(Aim of the task) Working from the listing below, pick each line containing the word "sidebar" and copy it.

(Study material)
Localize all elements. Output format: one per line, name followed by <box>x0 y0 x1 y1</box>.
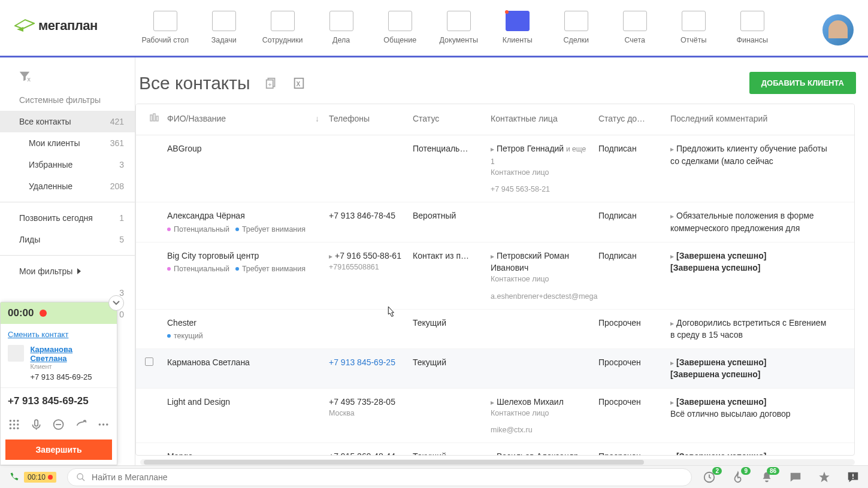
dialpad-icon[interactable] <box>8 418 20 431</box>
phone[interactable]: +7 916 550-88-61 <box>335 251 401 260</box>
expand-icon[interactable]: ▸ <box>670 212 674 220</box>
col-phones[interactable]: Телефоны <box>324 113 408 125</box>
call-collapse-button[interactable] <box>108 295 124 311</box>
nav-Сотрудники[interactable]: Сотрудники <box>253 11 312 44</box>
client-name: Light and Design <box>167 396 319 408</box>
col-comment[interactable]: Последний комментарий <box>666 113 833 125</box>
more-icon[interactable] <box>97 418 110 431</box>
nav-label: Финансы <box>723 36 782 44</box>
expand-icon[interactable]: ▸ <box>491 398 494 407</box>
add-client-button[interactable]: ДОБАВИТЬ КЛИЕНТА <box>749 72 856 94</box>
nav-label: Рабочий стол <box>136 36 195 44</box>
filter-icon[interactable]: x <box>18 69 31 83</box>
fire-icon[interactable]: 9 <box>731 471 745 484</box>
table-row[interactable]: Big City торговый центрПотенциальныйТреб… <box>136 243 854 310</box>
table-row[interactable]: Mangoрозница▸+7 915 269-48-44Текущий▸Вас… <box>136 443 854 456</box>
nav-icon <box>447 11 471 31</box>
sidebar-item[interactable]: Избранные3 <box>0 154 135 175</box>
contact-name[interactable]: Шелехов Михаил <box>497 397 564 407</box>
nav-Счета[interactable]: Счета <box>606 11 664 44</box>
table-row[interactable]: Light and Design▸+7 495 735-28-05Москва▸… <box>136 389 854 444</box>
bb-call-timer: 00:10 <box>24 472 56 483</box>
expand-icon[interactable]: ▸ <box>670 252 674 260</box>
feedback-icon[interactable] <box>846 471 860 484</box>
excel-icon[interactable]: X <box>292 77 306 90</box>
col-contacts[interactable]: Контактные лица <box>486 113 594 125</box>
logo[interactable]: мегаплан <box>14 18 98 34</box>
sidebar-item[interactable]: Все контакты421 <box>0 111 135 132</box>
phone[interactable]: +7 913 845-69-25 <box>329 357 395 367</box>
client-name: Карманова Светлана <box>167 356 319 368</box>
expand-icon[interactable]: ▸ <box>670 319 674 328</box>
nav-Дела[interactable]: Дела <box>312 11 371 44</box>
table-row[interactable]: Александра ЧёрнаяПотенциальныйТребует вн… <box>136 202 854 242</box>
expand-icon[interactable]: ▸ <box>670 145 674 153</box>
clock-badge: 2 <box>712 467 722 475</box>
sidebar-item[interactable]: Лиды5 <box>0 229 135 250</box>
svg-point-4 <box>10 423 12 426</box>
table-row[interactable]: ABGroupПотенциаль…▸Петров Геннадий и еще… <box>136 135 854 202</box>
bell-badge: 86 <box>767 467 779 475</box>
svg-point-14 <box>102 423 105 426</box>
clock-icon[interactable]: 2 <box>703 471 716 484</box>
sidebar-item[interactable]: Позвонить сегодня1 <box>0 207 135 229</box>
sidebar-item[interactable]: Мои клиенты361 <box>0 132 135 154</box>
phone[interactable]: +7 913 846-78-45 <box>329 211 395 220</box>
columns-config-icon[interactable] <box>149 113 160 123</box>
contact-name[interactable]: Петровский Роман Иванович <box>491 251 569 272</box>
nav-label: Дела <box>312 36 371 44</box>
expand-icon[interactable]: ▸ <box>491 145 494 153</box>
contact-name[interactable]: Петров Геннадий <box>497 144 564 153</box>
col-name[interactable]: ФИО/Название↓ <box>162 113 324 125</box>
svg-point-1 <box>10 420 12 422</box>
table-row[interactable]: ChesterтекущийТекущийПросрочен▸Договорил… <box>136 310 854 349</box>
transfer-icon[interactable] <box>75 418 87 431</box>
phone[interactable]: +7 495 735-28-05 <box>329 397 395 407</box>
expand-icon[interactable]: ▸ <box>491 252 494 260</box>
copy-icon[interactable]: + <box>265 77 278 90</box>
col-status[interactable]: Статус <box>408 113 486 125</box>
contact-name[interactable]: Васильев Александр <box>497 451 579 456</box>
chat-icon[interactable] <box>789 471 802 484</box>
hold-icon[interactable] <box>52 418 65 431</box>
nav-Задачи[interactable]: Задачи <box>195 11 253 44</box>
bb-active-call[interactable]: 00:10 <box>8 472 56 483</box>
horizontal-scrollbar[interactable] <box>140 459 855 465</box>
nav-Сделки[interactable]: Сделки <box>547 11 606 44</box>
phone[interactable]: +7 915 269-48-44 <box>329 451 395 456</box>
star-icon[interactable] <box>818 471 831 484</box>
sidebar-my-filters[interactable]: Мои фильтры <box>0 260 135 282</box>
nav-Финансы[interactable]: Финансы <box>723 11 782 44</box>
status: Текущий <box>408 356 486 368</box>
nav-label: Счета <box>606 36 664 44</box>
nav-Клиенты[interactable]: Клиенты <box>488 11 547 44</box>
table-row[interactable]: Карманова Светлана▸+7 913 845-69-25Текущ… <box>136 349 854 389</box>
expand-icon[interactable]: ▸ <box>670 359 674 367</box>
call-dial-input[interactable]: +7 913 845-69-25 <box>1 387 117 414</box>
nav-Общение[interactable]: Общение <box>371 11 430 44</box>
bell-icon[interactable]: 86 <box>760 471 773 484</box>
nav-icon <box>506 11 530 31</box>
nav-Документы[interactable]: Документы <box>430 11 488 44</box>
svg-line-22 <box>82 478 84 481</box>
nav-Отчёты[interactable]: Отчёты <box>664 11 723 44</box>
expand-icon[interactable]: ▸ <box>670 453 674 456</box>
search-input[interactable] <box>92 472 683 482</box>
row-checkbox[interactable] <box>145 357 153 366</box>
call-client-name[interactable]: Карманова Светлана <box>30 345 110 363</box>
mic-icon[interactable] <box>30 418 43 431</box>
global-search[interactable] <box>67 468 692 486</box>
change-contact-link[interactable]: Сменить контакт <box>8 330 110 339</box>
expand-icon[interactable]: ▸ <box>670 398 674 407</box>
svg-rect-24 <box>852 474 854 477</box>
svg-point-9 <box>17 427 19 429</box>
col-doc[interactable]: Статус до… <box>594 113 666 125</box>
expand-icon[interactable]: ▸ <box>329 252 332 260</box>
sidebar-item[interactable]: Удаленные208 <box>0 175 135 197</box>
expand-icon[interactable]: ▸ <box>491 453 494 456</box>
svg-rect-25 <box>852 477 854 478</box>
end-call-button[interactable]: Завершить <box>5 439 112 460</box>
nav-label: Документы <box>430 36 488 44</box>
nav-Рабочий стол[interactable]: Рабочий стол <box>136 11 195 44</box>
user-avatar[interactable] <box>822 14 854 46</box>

---

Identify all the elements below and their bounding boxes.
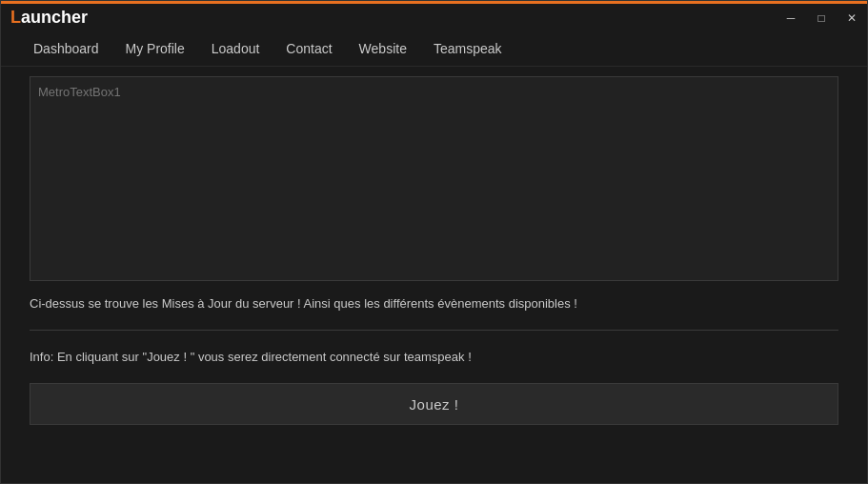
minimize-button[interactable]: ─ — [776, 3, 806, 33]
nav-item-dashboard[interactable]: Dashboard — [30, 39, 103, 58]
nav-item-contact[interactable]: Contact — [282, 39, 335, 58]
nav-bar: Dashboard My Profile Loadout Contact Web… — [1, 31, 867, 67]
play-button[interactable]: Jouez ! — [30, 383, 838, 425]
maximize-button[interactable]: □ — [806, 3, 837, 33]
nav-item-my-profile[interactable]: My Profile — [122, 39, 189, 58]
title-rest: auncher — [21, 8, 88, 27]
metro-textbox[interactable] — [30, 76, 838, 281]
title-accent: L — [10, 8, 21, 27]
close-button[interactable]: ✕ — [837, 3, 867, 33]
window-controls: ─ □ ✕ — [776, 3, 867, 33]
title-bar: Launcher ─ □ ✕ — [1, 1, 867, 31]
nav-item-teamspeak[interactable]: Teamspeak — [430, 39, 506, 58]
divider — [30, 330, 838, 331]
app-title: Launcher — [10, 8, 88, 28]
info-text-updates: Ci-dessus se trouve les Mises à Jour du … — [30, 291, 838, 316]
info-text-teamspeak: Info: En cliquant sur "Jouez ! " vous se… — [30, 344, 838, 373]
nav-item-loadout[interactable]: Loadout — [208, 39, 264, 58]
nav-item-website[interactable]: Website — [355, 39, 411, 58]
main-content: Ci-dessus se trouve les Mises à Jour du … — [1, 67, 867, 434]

(Problem solution)
sidebar-item[interactable]: Избранные3 <box>0 154 135 175</box>
sidebar-item[interactable]: Все контакты421 <box>0 111 135 132</box>
sidebar-item[interactable]: Лиды5 <box>0 229 135 250</box>
sidebar-item[interactable]: Позвонить сегодня1 <box>0 207 135 229</box>
sidebar-item[interactable]: Мои клиенты361 <box>0 132 135 154</box>
sidebar-my-filters[interactable]: Мои фильтры <box>0 260 135 282</box>
sidebar-item[interactable]: Удаленные208 <box>0 175 135 197</box>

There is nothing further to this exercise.